Plans to tackle the threat of serious and organised crime have been announced by the Home Secretary Theresa May as she unveiled the government’s new Serious and Organised Crime Strategy. The NCA (National Crime Agency) is to provide a national lead against organised crime, including cyber crime. In a written statement, Mrs MAy said that serious and organised crime requires a response across the whole of government (national and local), the police and our law enforcement, security and intelligence agencies, and close collaboration with the private sector and with many other countries.
Theresa May said: “Organised crime is a threat to our national security so it needs a national response to turn the full force of the state against those behind the most serious crimes. For too long, too many organised criminals have been able to remain one step ahead. This new strategy will deliver the relentless disruption of organised criminals at every opportunity.
“The new National Crime Agency will lead the fight by strengthening the UK’s borders, tackling organised crime at home and building stronger relationships with forces at home and overseas.”
And Director General of the NCA, Keith Bristow, said: “In support of the government’s new strategy the National Crime Agency will provide leadership and national coordination to continuously disrupt organised criminals and their groups, both in the UK and abroad through effective collaboration with police forces and other law enforcement agencies. We will focus better use of intelligence to detect individuals committing and enabling serious and organised crime, disrupt their activities and bring them to justice.”
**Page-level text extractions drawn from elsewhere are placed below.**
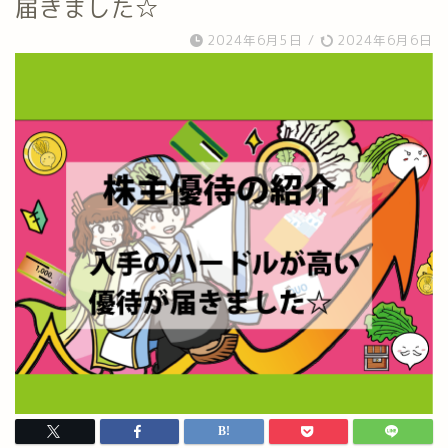
届きました☆
2024年6月5日
/
2024年6月6日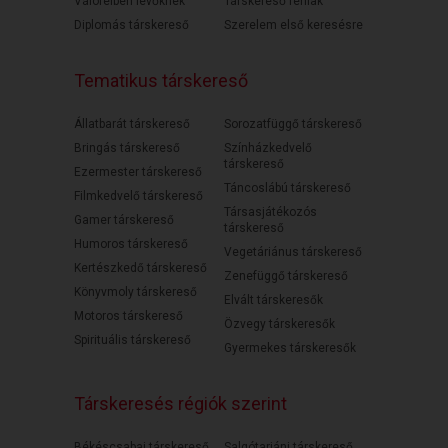
Válófélben lévőknek
Társkereső férfiak
Diplomás társkereső
Szerelem első keresésre
Tematikus társkereső
Állatbarát társkereső
Sorozatfüggő társkereső
Bringás társkereső
Színházkedvelő
társkereső
Ezermester társkereső
Táncoslábú társkereső
Filmkedvelő társkereső
Társasjátékozós
Gamer társkereső
társkereső
Humoros társkereső
Vegetáriánus társkereső
Kertészkedő társkereső
Zenefüggő társkereső
Könyvmoly társkereső
Elvált társkeresők
Motoros társkereső
Özvegy társkeresők
Spirituális társkereső
Gyermekes társkeresők
Társkeresés régiók szerint
Békéscsabai társkereső
Salgótarjáni társkereső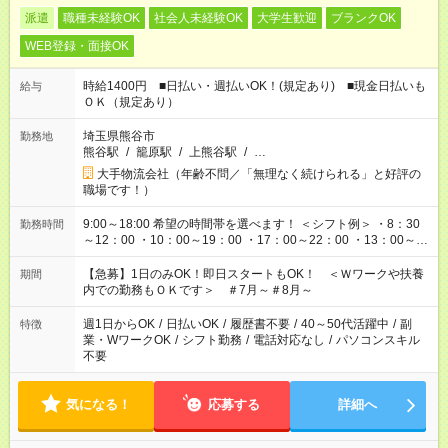
派遣
職種未経験OK
社会人未経験OK
大学生歓迎
ブランクOK
WEB登録・面接OK
時給1400円 ■日払い・週払いOK！(規定あり) ■現金日払いも
給与
ＯＫ（規定あり）
埼玉県熊谷市
勤務地
熊谷駅
/
籠原駅
/
上熊谷駅
/
…
大手物流会社（年齢不問／「無理なく続けられる」と好評の
職場です！）
9:00～18:00 希望の時間帯を選べます！ ＜シフト例＞ ・8：30
勤務時間
～12：00 ・10：00～19：00 ・17：00～22：00 ・13：00～
22：00 ・22：00～翌6：00 など
【急募】1日のみOK！即日スタートもOK！ ＜Ｗワークや扶養
期間
内での勤務もＯＫです＞ ＃7月～＃8月～
週1日からOK
/
日払いOK
/
履歴書不要
/
40～50代活躍中
/
副
特徴
業・WワークOK
/
シフト勤務
/
電話対応なし
/
パソコンスキル
不要
気になる！
応募する
詳細へ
The Home Office quoted police estimates that there are over 5,500 organised crime groups operating in the UK involving around 37,000 individuals and costing the UK more than £24 billion each year. New measures include besides the National Crime Agency:
Extra funding for more by regional police organised crime units
More use of intervention programmes such as for gangs and troubled families to prevent people being drawn into organised crime
More aggressive use of Serious Crime Prevention Orders and Travel Restriction Orders as deterrent against repeated organised crime offenders
Lifetime offender management to manage interventions against persistent offenders before and after conviction with the aim of reducing re-offending
New arrangements for reporting and investigating corruption
New arrangements for public/private sector collaboration on financial crime and cyber crime
And a new cyber emergency response team to deal with the most serious cyber attacks, including cyber crime.